Self-dubbed as the “Netflix for sports,” ESPN+, a new streaming service from Disney is set to make its debut this spring. Beyond the recycling nomenclature once used by ESPN to brand syndicated college sports broadcasts on regional sports networks and local over-the-air channel, this concept is entirely new. The service will cost just $4.99 a month, but serves as a hybrid of sorts — giving access to ESPN and ESPN programming if you have a cable or satellite subscription to those channels, but also offering a slew of niche sports which are exclusively available via ESPN+ but don’t require a cable/satellite subscription.
With declining ad revenue and subscriptions to cable, Disney seems to have little choice but to launch this service, though it appears its appeal may be more to followers of non NFL, NBA or MLB-based content on the ESPN networks.
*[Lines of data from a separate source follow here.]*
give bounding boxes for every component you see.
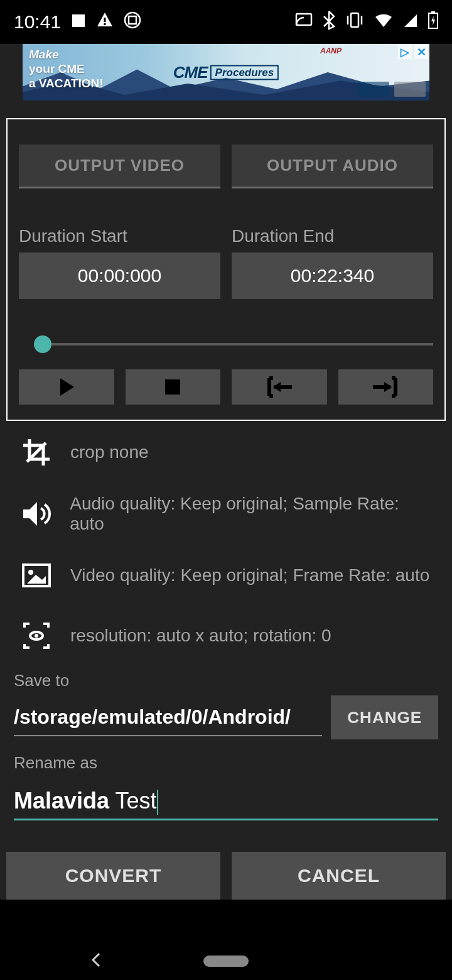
svg-marker-13 xyxy=(431,16,435,26)
mark-end-button[interactable] xyxy=(338,369,434,405)
svg-point-25 xyxy=(28,570,33,575)
duration-end-label: Duration End xyxy=(232,226,433,246)
duration-start-value[interactable]: 00:00:000 xyxy=(19,253,220,299)
tab-output-audio[interactable]: OUTPUT AUDIO xyxy=(232,144,433,188)
svg-marker-16 xyxy=(60,378,74,396)
ad-aanp: AANP xyxy=(320,46,342,55)
change-button[interactable]: CHANGE xyxy=(331,695,438,739)
nav-bar xyxy=(0,942,452,980)
rename-text-bold: Malavida xyxy=(14,788,109,814)
seek-slider[interactable] xyxy=(19,337,433,352)
play-icon xyxy=(58,377,75,397)
svg-point-28 xyxy=(35,634,38,638)
ad-line2: your CME xyxy=(29,62,85,75)
rename-input[interactable]: Malavida Test xyxy=(14,781,438,820)
save-path-field[interactable]: /storage/emulated/0/Android/ xyxy=(14,699,322,736)
svg-rect-0 xyxy=(72,14,85,27)
duration-start-label: Duration Start xyxy=(19,226,220,246)
cancel-button[interactable]: CANCEL xyxy=(232,852,446,900)
svg-point-4 xyxy=(125,13,140,28)
svg-marker-21 xyxy=(384,382,392,392)
nav-home-pill[interactable] xyxy=(203,956,249,967)
option-resolution-text: resolution: auto x auto; rotation: 0 xyxy=(70,626,331,646)
vibrate-icon xyxy=(345,11,364,34)
svg-rect-7 xyxy=(351,13,358,27)
preview-panel: OUTPUT VIDEO OUTPUT AUDIO Duration Start… xyxy=(6,118,446,421)
battery-charging-icon xyxy=(428,11,438,33)
option-video-text: Video quality: Keep original; Frame Rate… xyxy=(70,565,429,585)
option-resolution[interactable]: resolution: auto x auto; rotation: 0 xyxy=(6,606,446,666)
svg-rect-5 xyxy=(129,16,136,24)
image-icon xyxy=(19,560,54,591)
status-bar: 10:41 xyxy=(0,0,452,44)
stop-button[interactable] xyxy=(126,369,221,405)
duration-end-value[interactable]: 00:22:340 xyxy=(232,253,433,299)
square-icon xyxy=(71,11,86,33)
rename-label: Rename as xyxy=(14,753,438,773)
clock: 10:41 xyxy=(14,11,61,33)
volume-icon xyxy=(19,498,53,530)
ad-line3: a VACATION! xyxy=(29,77,104,90)
option-audio-text: Audio quality: Keep original; Sample Rat… xyxy=(70,494,433,534)
option-crop[interactable]: crop none xyxy=(6,422,446,482)
nav-back-icon[interactable] xyxy=(89,951,103,971)
signal-icon xyxy=(403,11,418,33)
slider-thumb[interactable] xyxy=(34,335,51,353)
cast-icon xyxy=(295,11,313,33)
option-audio-quality[interactable]: Audio quality: Keep original; Sample Rat… xyxy=(6,482,446,545)
play-button[interactable] xyxy=(19,369,114,405)
svg-rect-12 xyxy=(431,11,435,13)
mark-start-button[interactable] xyxy=(232,369,327,405)
warning-icon xyxy=(96,11,114,33)
svg-marker-23 xyxy=(23,502,37,526)
mark-end-icon xyxy=(370,376,401,398)
bluetooth-icon xyxy=(323,10,335,35)
mark-start-icon xyxy=(264,376,294,398)
tab-output-video[interactable]: OUTPUT VIDEO xyxy=(19,144,220,188)
ad-badge xyxy=(394,82,426,97)
svg-rect-3 xyxy=(104,23,106,25)
screenshot-icon xyxy=(124,11,141,33)
svg-rect-17 xyxy=(165,379,180,395)
text-caret xyxy=(157,790,158,815)
resolution-icon xyxy=(19,620,54,651)
svg-marker-10 xyxy=(404,14,417,27)
ad-badge xyxy=(358,82,389,97)
ad-banner[interactable]: Make your CME a VACATION! CME Procedures… xyxy=(23,44,429,101)
ad-brand-1: CME xyxy=(173,63,208,82)
wifi-icon xyxy=(374,11,393,33)
ad-close-icon[interactable]: ✕ xyxy=(414,45,428,59)
svg-rect-2 xyxy=(104,18,106,22)
crop-icon xyxy=(19,437,54,468)
convert-button[interactable]: CONVERT xyxy=(6,852,220,900)
svg-marker-19 xyxy=(273,382,281,392)
rename-text-rest: Test xyxy=(109,788,156,814)
ad-info-icon[interactable]: ▷ xyxy=(398,45,412,59)
ad-line1: Make xyxy=(29,48,59,61)
stop-icon xyxy=(164,378,181,396)
ad-brand-2: Procedures xyxy=(210,65,279,80)
svg-marker-26 xyxy=(27,575,46,584)
option-crop-text: crop none xyxy=(70,442,149,462)
option-video-quality[interactable]: Video quality: Keep original; Frame Rate… xyxy=(6,545,446,606)
save-to-label: Save to xyxy=(14,671,438,690)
As cord-cutting continues and Disney’s losses mount on its ESPN division, the launching of an all-econcomposing pay service makes perfect sense. Tied to long-term deals for US sports, especially college conferences and dealing with the law of diminishing returns in terms of how rights-holders benefit from deals signed for a period of more than three or four years, recouping losses is a key to understanding why ESPN is now launching this service.
Soccer programming will be a key component of ESPN Plus’ lineup. It was announced that MLS Live will be folded into ESPN Plus. This will also likely include lots of domestic content including, according to our sources, matches from the second division USL and both men’s and women’s college soccer content currently thrown on ESPN3 to fulfill contractual obligations to the conferences.
For Major League Soccer (MLS), the long-standing online pay service MLS Live has worked well for hardcore fans of the league. But a product like this, which appeals simply to a niche fan base, has done little to grow the accessibility to MLS matches beyond the very narrow base of support the league has currently. Fans of individual teams in local markets tend to eschew MLS Live because of the availability of games from the team they support on regional cable networks or even in some cases in-market over-the-air channels.
The shift of MLS Live’s programming to ESPN+ can only help grow the footprint of MLS. Being featured on a platform that will include other sports and presumably other soccer leagues should help exposure for the league. It could also in theory help the teams that don’t get much national exposure like Columbus, Colorado or San Jose.
While it’s possible MLS could get lost in the shuffle with so much programming on the ESPN Plus platform, the move should be beneficial. It is true that in the past, MLS has had trouble breaking through on platforms that cater to mainstream sports audiences. Despite consistent shuffling of time slots, shifting in thought-processes as to what attracts viewers and a continued presence on the top national all-sports cable channels, the league simply hasn’t done well on television by any truly objective measurement.
MLS television ratings continue to underwhelm. But the cord-cutting demographic fits soccer coverage perhaps better than the traditional TV model, and if MLS’ goal is to capture more core soccer supporters than mainstream American sports fans, ESPN Plus being a platform that has other soccer properties could benefit MLS. With 30% of sports viewers in the US consuming content on phones and tablets rather than through the traditional broadcast means, MLS could be well-positioned to take better advantage of a pay service like ESPN Plus than most other domestic sporting properties. ESPN Plus at least initially feels like a service that will cater to multiple niches, be it soccer fans, fans of smaller college sports programs, lacrosse fans, those who like volleyball or tennis, auto racing fans or whatever. The service may not appeal at least initially to NFL, MLB, NHL or NBA fans, but that shouldn’t impact how it benefits MLS.
It is largely assumed the BAMTech license to broadcast Football League and League Cup matches from England will lead to a shift of these properties to the new pay streaming service. The availability of both products on ESPN3 this season has increased the interest in these competitions in the US market. Additionally, other soccer properties such as the DFB Pokal, UEFA Nations League and many international friendlies are likely to be placed on ESPN Plus, giving further incentive for soccer fans to sign up.
To a large extent, ESPN Plus might serve certain niche’s rather than a full complement of mainstream sports fans. But for soccer fans in the US, accustomed for years of paying additional to get access to the (non-Premier League) matches we want to see, ESPN+’ low price point might be a boon. This can only help MLS whose appeal to hardcore soccer fans continues to disappoint while the league’s appeals to win over masses of mainstream sports fans have also fallen flat, at least from a television perspective.